There’s a raw physicality to a Skids show that hasn’t dulled. Tracks like “The Saints Are Coming” and “Masquerade” arrived with a sense of ceremony before exploding — the quiet tension giving way to crashing drums and searing guitar. Jobson always a physical presence, put his heart and soul into every word, stretching lines, repeating refrains at the end, until the entire room became part of the performance.
Between songs, he balanced humour and reflection — self-deprecating one minute, fiercely principled the next — always acknowledging the legacy of Stuart Adamson without letting the show drift into sentimentality, and Connor Whyte was more than a match on guitar, nailing every crucial Adamson riff.
The mid-set run was relentless: “Circus Games,” “Hurry On Boys,” and “A Woman In Winter” turned the venue into a communal chant-along. Each chorus felt bigger than the last, the audience more invested, more vocal. There’s something uniquely unifying about these songs — they demand participation.

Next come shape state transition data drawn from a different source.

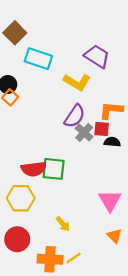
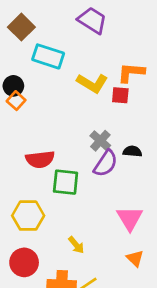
purple trapezoid: (97, 56) -> (92, 20), moved
orange L-shape: (111, 110) -> (131, 72), moved
purple semicircle: (75, 116) -> (106, 163), moved
red square: (102, 129) -> (120, 95), moved
red semicircle: (34, 169) -> (40, 159), moved

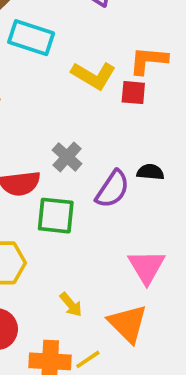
gray cross: (100, 141) -> (67, 157), moved
orange triangle: (135, 258) -> (128, 323), moved, size x1.6

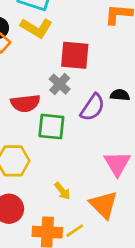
yellow L-shape: (94, 76) -> (36, 28), moved
red square: (133, 93) -> (75, 55), moved, size x1.6

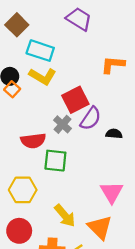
red square: (75, 55) -> (75, 100), turned -32
purple semicircle: (93, 107) -> (91, 118), moved
yellow arrow: (62, 191) -> (65, 216), size x1.5

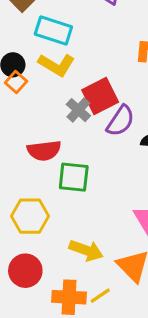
gray cross: (62, 124) -> (78, 110), moved
yellow arrow: (65, 216) -> (86, 250), turned -30

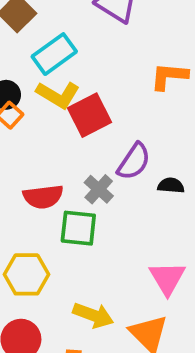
cyan rectangle: (53, 31) -> (54, 54), turned -54
red square: (100, 96) -> (89, 115), moved
gray cross: (78, 110) -> (99, 189), moved

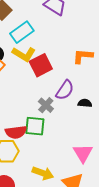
orange L-shape: (169, 76) -> (83, 56), moved
red semicircle: (43, 197) -> (16, 132), moved

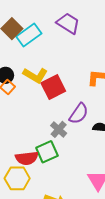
cyan rectangle: (22, 32) -> (29, 35), moved
green square: (35, 126) -> (47, 152), turned -30

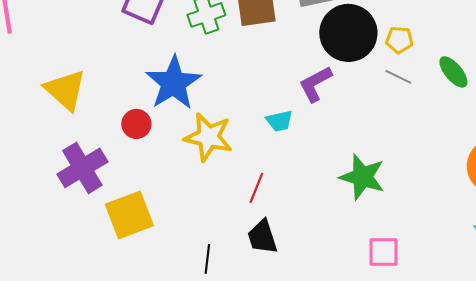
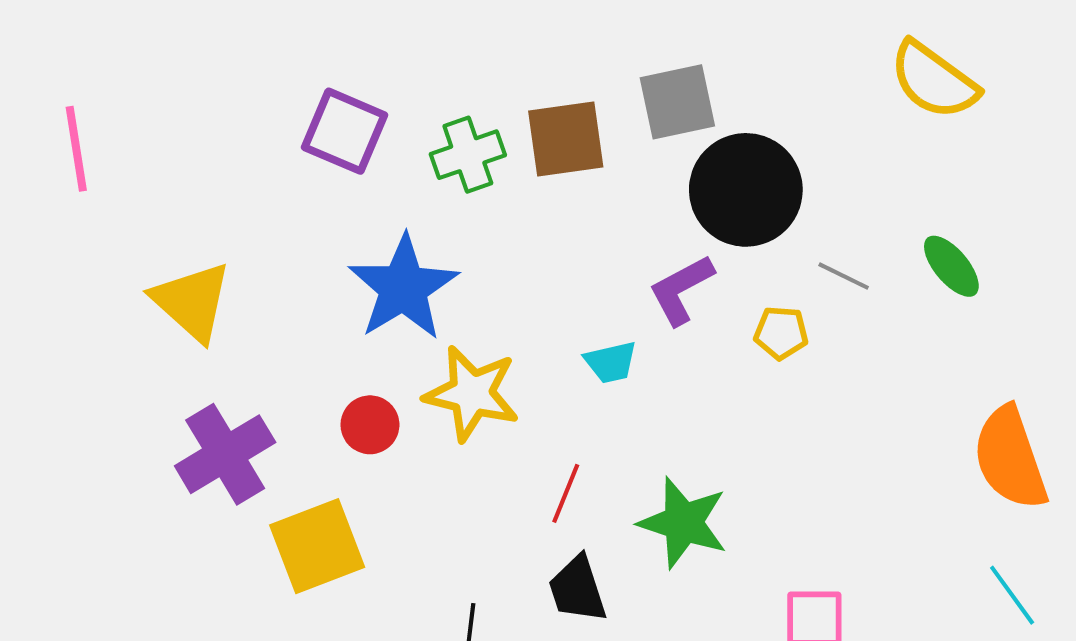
yellow pentagon: (399, 40) -> (781, 333), moved
red circle: (136, 124) -> (370, 425), moved
green star: (362, 177) -> (683, 523), moved

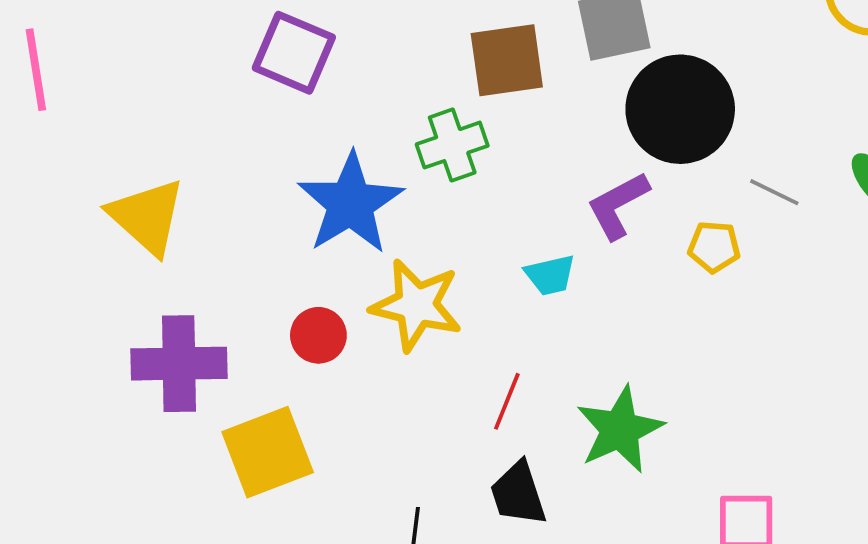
green cross: (468, 155) -> (452, 145), moved
purple cross: (225, 454) -> (179, 364), turned 30
green star: (683, 523) -> (620, 430), turned 30

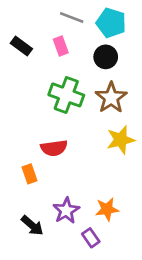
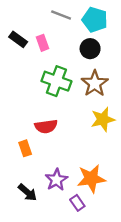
pink rectangle: (61, 46) -> (43, 43), moved
orange star: (107, 209) -> (91, 179), size x1.4

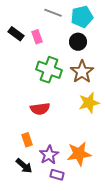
cyan pentagon: (95, 20) -> (82, 17), turned -30
orange rectangle: (25, 148) -> (27, 140), moved
purple rectangle: (77, 203) -> (57, 175), moved, turned -40

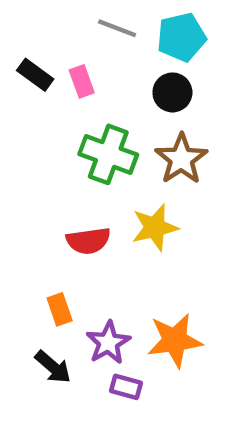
yellow star: (89, 103) -> (155, 228), moved

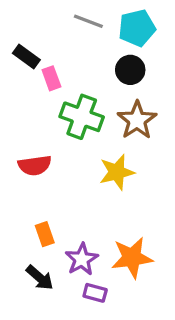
pink rectangle: (82, 81) -> (51, 78), moved
red semicircle: (88, 241) -> (35, 165), moved

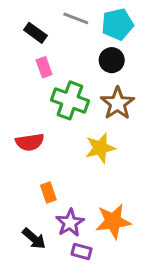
black rectangle: (26, 56) -> (35, 33), moved
orange rectangle: (45, 234) -> (48, 192), moved

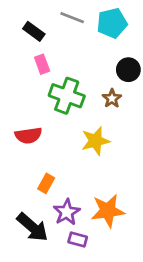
black circle: (112, 60) -> (128, 70), moved
brown star: (117, 103) -> (112, 98), size x0.6
orange rectangle: (48, 192) -> (46, 183), turned 48
black arrow: (34, 239) -> (32, 227), size x1.4

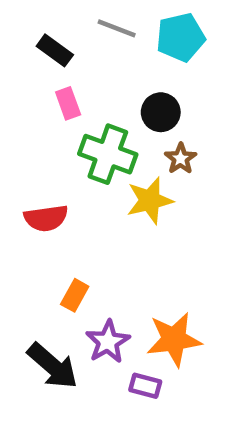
black circle: (128, 70) -> (161, 112), moved
yellow star: (95, 141) -> (150, 200), moved
purple rectangle: (78, 240) -> (145, 386), moved

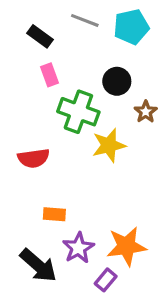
brown star: (181, 159) -> (146, 112), moved
orange rectangle: (75, 295) -> (54, 214), turned 65
purple rectangle: (145, 386) -> (106, 280), turned -65

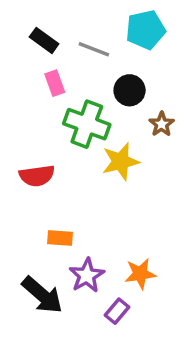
gray line: (85, 20) -> (94, 49), moved
orange star: (126, 246) -> (140, 274), size x0.7

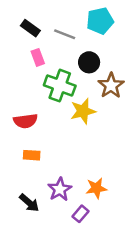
brown star: (162, 124) -> (111, 86), size x1.5
orange rectangle: (60, 238) -> (32, 155), moved
black arrow: (42, 295) -> (29, 203), size x0.7

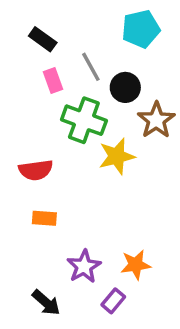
gray line: (65, 34) -> (91, 67), moved, turned 40
black arrow: (29, 203) -> (46, 303), moved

A chaotic, tongue-in-cheek “TV Stars” injected a dose of scrappy humour, with Jobson playfully dismissing it even as the crowd gleefully sang every word back at him. Later, the classic “Into The Valley” arrived, the opening rumble alone from Byrchmore’s Rickenbacker bass, was enough to send a ripple through the room, bodies pressing forward as if pulled by instinct. It’s the band’s defining anthem for a reason — and here, it felt as powerful and necessary as ever. Immediately it spawns 100 dad dancers doing the crazy kick moves that Jobson has made into an art form since first doing it on Top of the Pops decades ago.
Closing the main set with “Working For The Yankee Dollar” and “Charles,” The Skids ended with their sharper political edge, the themes still landing with uncomfortable relevance. Jobson delivered them with conviction, never preachy, but impossible to ignore.
This was a band still vital, still loud, and still with something to say.